Cindy is passionate about helping adults and children reach their full potential and working to remove barriers that prevent disadvantaged people them from being the best version of themselves.

Monica McHale-Small, Ph.D., is an adjunct assistant professor at Temple University. She retired from public education after 27 years of service in Pennsylvania.

Monica started her career as a school psychologist but spent the last 14 years in a variety of administrative positions including, most recently, superintendent.

Dr. McHale-Small has long advocated bringing research into practice in public schools and has served as an adviser oPennsylvania’s Dyslexia Screening and Early Literacy Intervention Pilot, which supports researched-based, structured literacy instruction and intervention beginning in Kindergarten.

Dr. McHale-Small is an advocate for responsible inclusion and equity for historically underserved students including racially, culturally and linguistically diverse students and students with disabilities. She cofounded the Greater Lehigh Valley Consortium for Equity and Excellence, and currently consults with the ACLU of Pa., on the School to Prison Pipeline issues.

Monica has served on LDA  Board of Directors, the International Dyslexia Association, and the National Association of Pupil Services Administrators. She also serves her own community as a board member and volunteer advocate for Coatesville Citizens Who Seek Educational Equality.

JoAnna J. Barnes, Esq. is the parent of two young adults with learning disabilities. She has been involved with LDA since 2002 when her older child, then in 2nd grade, was struggling in school. She credits LDA for her daughter finally being identified as learning disabled in 3rd grade.

JoAnna lives in Chapel Hill, N.C., and is active with LDA of North Carolina serving on its Board of Directors and now as president. She is chair of the LDA Advocacy Committee, and one of two LDA representatives to the National Joint Committee on Learning Disabilities.

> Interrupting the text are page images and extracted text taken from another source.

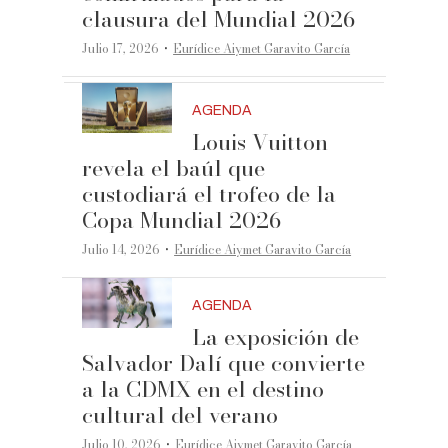
clausura del Mundial 2026
·
Julio 17, 2026
Eurídice Aiymet Garavito García
AGENDA
Louis Vuitton
revela el baúl que
custodiará el trofeo de la
Copa Mundial 2026
·
Julio 14, 2026
Eurídice Aiymet Garavito García
AGENDA
La exposición de
Salvador Dalí que convierte
a la CDMX en el destino
cultural del verano
·
Julio 10, 2026
Eurídice Aiymet Garavito García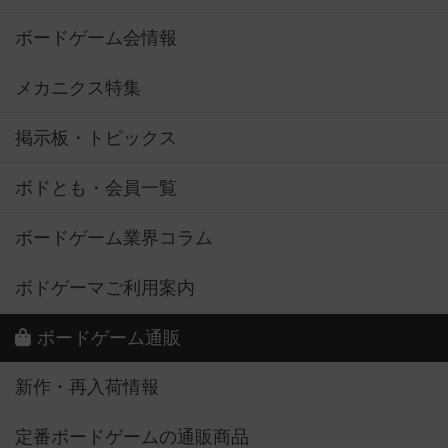
ボードゲーム会情報
メカニクス特集
掲示板・トピックス
ボドとも・会員一覧
ボードゲーム業界コラム
ボドゲーマご利用案内
ボードゲーム通販
新作・再入荷情報
定番ボードゲームの通販商品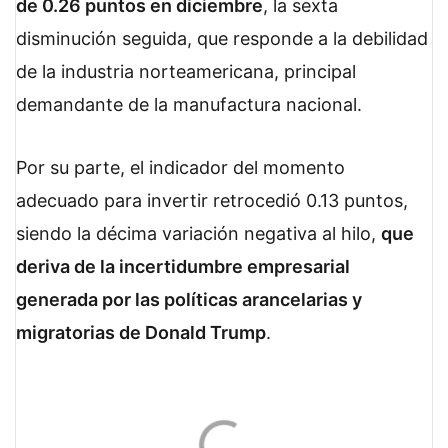
de 0.26 puntos en diciembre
, la sexta
disminución seguida, que responde a la debilidad
de la industria norteamericana, principal
demandante de la manufactura nacional.
Por su parte, el indicador del momento
adecuado para invertir retrocedió 0.13 puntos,
siendo la décima variación negativa al hilo,
que
deriva de la incertidumbre empresarial
generada por las políticas arancelarias y
migratorias de Donald Trump
.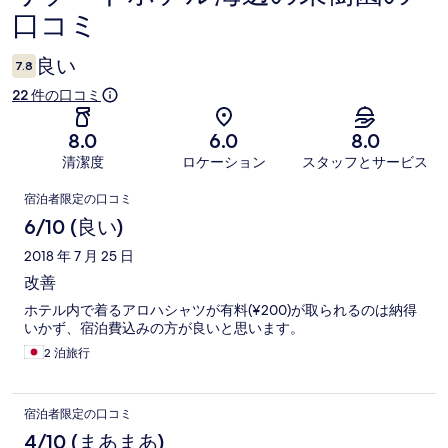
口コミ
コ
ミ
良い
7.8
22 件の口コミ
8.0
6.0
8.0
清潔度
ロケーション
スタッフとサービス
口
宿泊者限定の口コミ
コ
6/10 (良い)
ミ
2018 年 7 月 25 日
改善
ホテル内で着るアロハシャツが有料(¥200)が取られるのは納得
いかず、宿泊費込みの方が良いと思います。
2 泊旅行
宿泊者限定の口コミ
4/10 (まあまあ)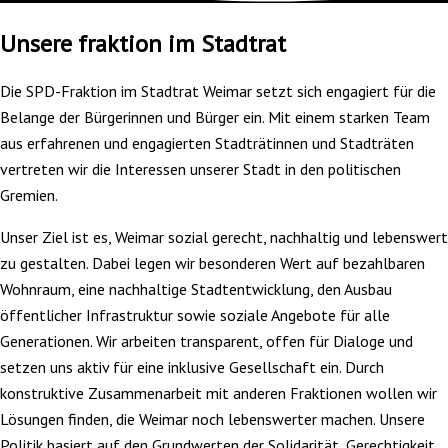
Unsere fraktion im Stadtrat
Die SPD-Fraktion im Stadtrat Weimar setzt sich engagiert für die
Belange der Bürgerinnen und Bürger ein. Mit einem starken Team
aus erfahrenen und engagierten Stadträtinnen und Stadträten
vertreten wir die Interessen unserer Stadt in den politischen
Gremien.
Unser Ziel ist es, Weimar sozial gerecht, nachhaltig und lebenswert
zu gestalten. Dabei legen wir besonderen Wert auf bezahlbaren
Wohnraum, eine nachhaltige Stadtentwicklung, den Ausbau
öffentlicher Infrastruktur sowie soziale Angebote für alle
Generationen. Wir arbeiten transparent, offen für Dialoge und
setzen uns aktiv für eine inklusive Gesellschaft ein. Durch
konstruktive Zusammenarbeit mit anderen Fraktionen wollen wir
Lösungen finden, die Weimar noch lebenswerter machen. Unsere
Politik basiert auf den Grundwerten der Solidarität, Gerechtigkeit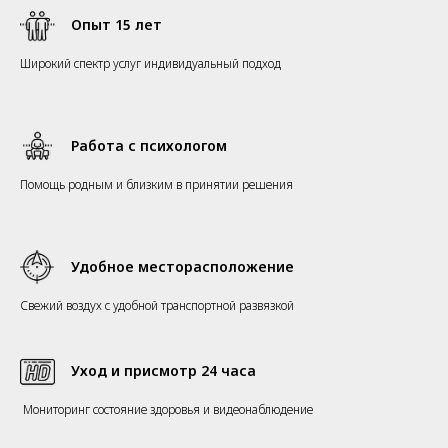
Опыт 15 лет
Широкий спектр услуг индивидуальный подход
Работа с психологом
Помощь родным и близким в принятии решения
Удобное месторасположение
Свежий воздух с удобной транспортной развязкой
Уход и присмотр 24 часа
Мониторинг состояние здоровья и видеонаблюдение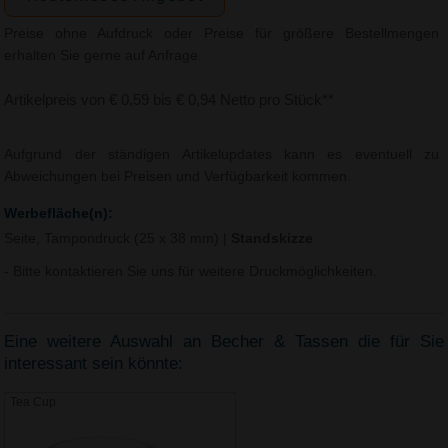
Preise ohne Aufdruck oder Preise für größere Bestellmengen
erhalten Sie gerne auf Anfrage.
Artikelpreis von € 0,59 bis € 0,94 Netto pro Stück**
Aufgrund der ständigen Artikelupdates kann es eventuell zu
Abweichungen bei Preisen und Verfügbarkeit kommen.
Werbefläche(n):
Seite, Tampondruck (25 x 38 mm)
|
Standskizze
- Bitte kontaktieren Sie uns für weitere Druckmöglichkeiten.
Eine weitere Auswahl an Becher & Tassen die für Sie
interessant sein könnte:
Tea Cup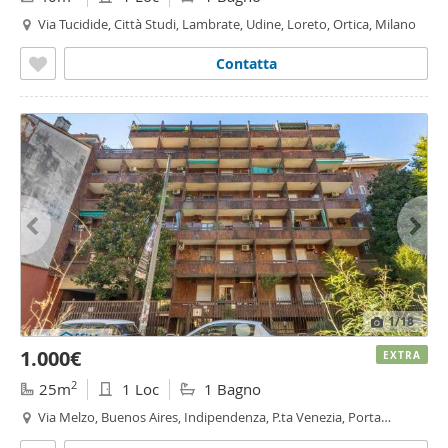
Via Tucidide, Città Studi, Lambrate, Udine, Loreto, Ortica, Milano
Contatta
1
/18
1.000€
EXTRA
2
25m
1 Loc
1 Bagno
Via Melzo, Buenos Aires, Indipendenza, P.ta Venezia, Porta
Venezia, Milano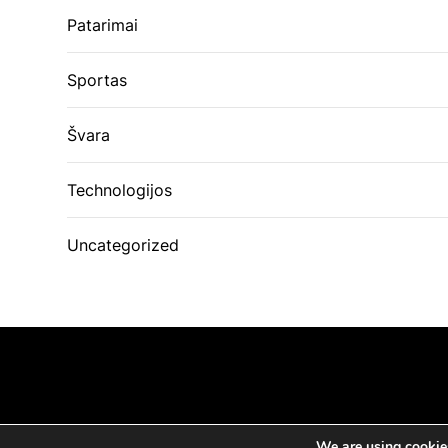
Patarimai
Sportas
Švara
Technologijos
Uncategorized
We are using cookies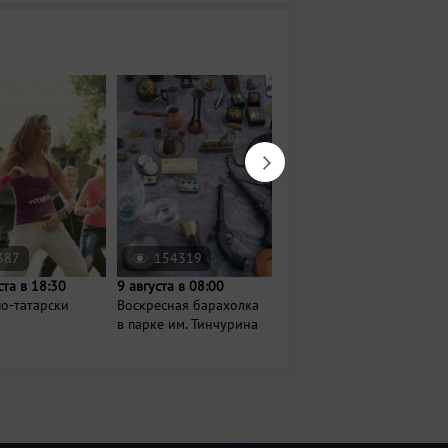
387
154319
876
ста в 18:30
9 августа в 08:00
14 августа в 18:00
о-татарски
Воскресная барахолка
Вечер джаза и шахмат
в парке им. Тинчурина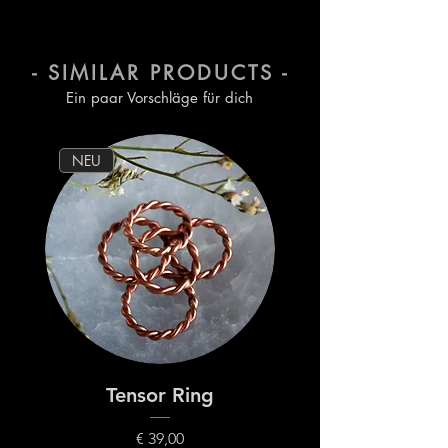
musst du regelmäßig neuen
Nagellack auftragen.
- SIMILAR PRODUCTS -
Ein paar Vorschläge für dich
NEU
Tensor Ring
Preis
€ 39,00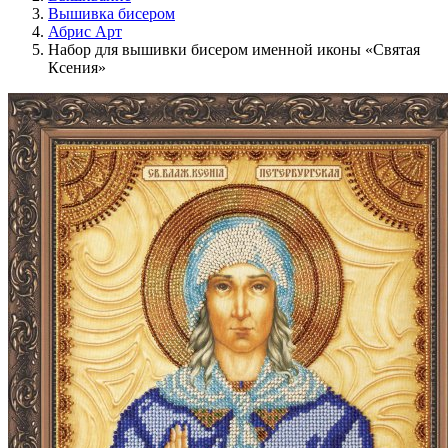
Вышивка бисером
Абрис Арт
Набор для вышивки бисером именной иконы «Святая
Ксения»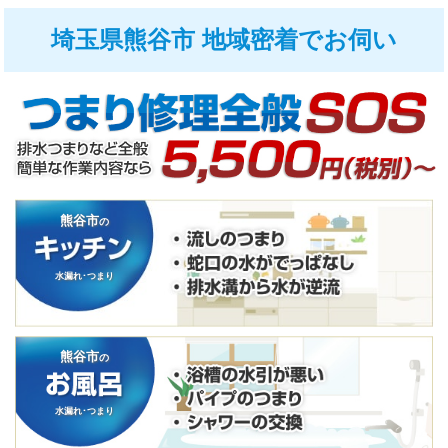
埼玉県熊谷市 地域密着でお伺い
熊谷市
の
水漏れ･つまり
熊谷市
の
水漏れ･つまり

In 2015 she chaired an LDA task force on accessibility of testing accommodations for adults with LD who apply to take the high school equivalency exam. 

Beth McGaw is an outspoken advocate for children with learning disabilities and has been an active member in LDA for over 10 years.

Elected to the LDA Board of Directors in 2012, she currently serves on the Executive Committee as past president.

She cofounded the Atlanta-based, award-winning magazine Kids Enabled and currently works as an independent educational consultant at Launch Pad Consulting Group in Dallas, which assists families and their students with learning disabilities, attention deficit disorder, and/or autism spectrum disorders locate postsecondary options, including college, job search and residential living options.

Beth also volunteers for LaunchAbility, a nonprofit that offers supportive employment services for individuals with intellectual disabilities.

Beth and her husband have three adult sons, one diagnosed with learning disabilities as a young child. They enjoy adventurous vacations with their family to stay connected.